**Aim of the task:** The number of lines below holding the string "measures" is the only answer wanted.

── Exercise material ──

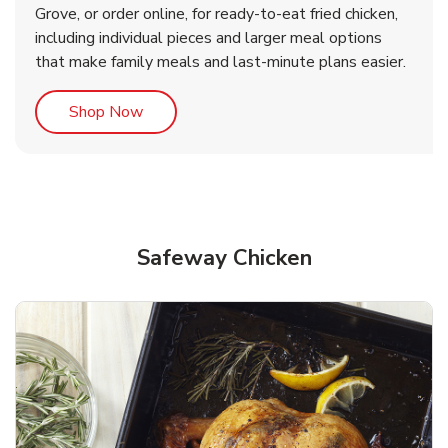
Grove, or order online, for ready-to-eat fried chicken,
b
b
Link Opens in New Tab
Link Opens in New Tab
Shop Now
Shop Now
including individual pieces and larger meal options
that make family meals and last-minute plans easier.
Link Opens in New Tab
Shop Now
Safeway Chicken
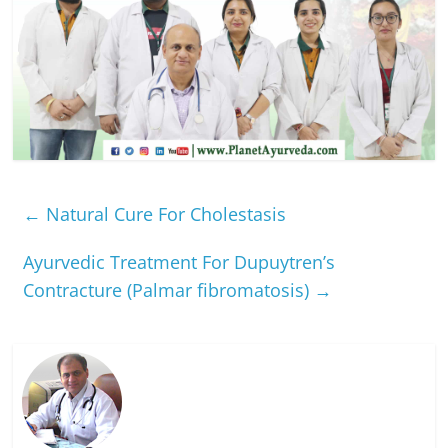
←
Natural Cure For Cholestasis
Ayurvedic Treatment For Dupuytren’s
Contracture (Palmar fibromatosis)
→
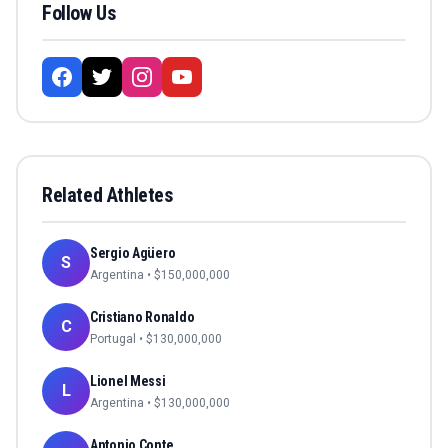
Follow Us
Related Athletes
Sergio Agüero
S
Argentina
• $
150,000,000
Cristiano Ronaldo
C
Portugal
• $
130,000,000
Lionel Messi
L
Argentina
• $
130,000,000
Antonio Conte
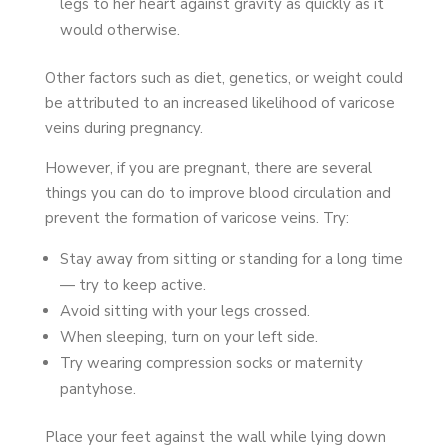
legs to her heart against gravity as quickly as it
would otherwise.
Other factors such as diet, genetics, or weight could
be attributed to an increased likelihood of varicose
veins during pregnancy.
However, if you are pregnant, there are several
things you can do to improve blood circulation and
prevent the formation of varicose veins. Try:
Stay away from sitting or standing for a long time
— try to keep active.
Avoid sitting with your legs crossed.
When sleeping, turn on your left side.
Try wearing compression socks or maternity
pantyhose.
Place your feet against the wall while lying down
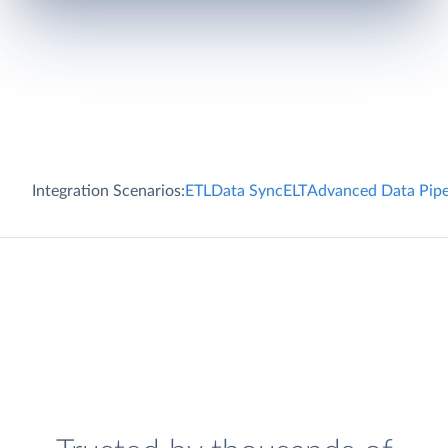
Integration Scenarios:
ETL
Data Sync
ELT
Advanced Data Pipe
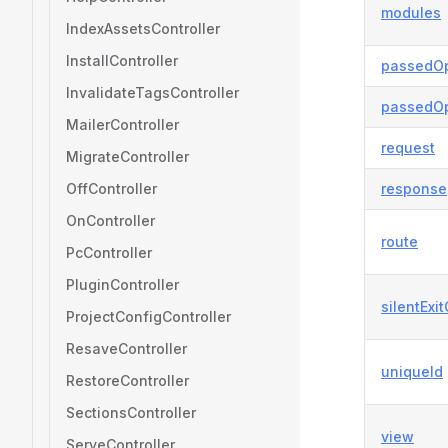
modules
IndexAssetsController
InstallController
passedOp
InvalidateTagsController
passedOp
MailerController
request
MigrateController
OffController
response
OnController
route
PcController
PluginController
silentExi
ProjectConfigController
ResaveController
uniqueId
RestoreController
SectionsController
view
ServeController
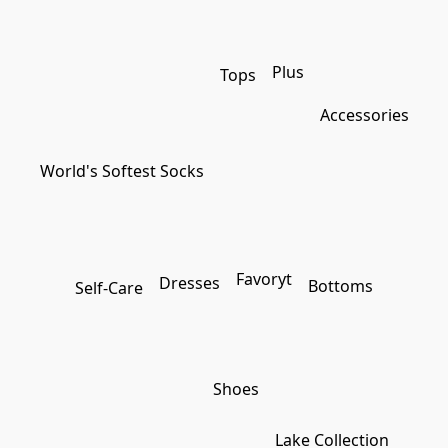
Plus
Tops
Accessories
World's Softest Socks
Favoryt
Dresses
Bottoms
Self-Care
Shoes
Lake Collection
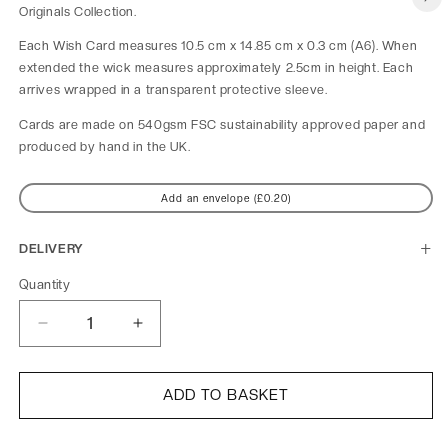
Originals Collection.
Each Wish Card measures 10.5 cm x 14.85 cm x 0.3 cm (A6). When 
extended the wick measures approximately 2.5cm in height. Each 
arrives wrapped in a transparent protective sleeve.
Cards are made on 540gsm FSC sustainability approved paper and 
produced by hand in the UK.
Add an envelope (£0.20)
DELIVERY
Quantity
Decrease
Increase
quantity
quantity
for
for
Blue
Blue
ADD TO BASKET
Turquoise
Turquoise
Heart
Heart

───

**Exercise solution:** 2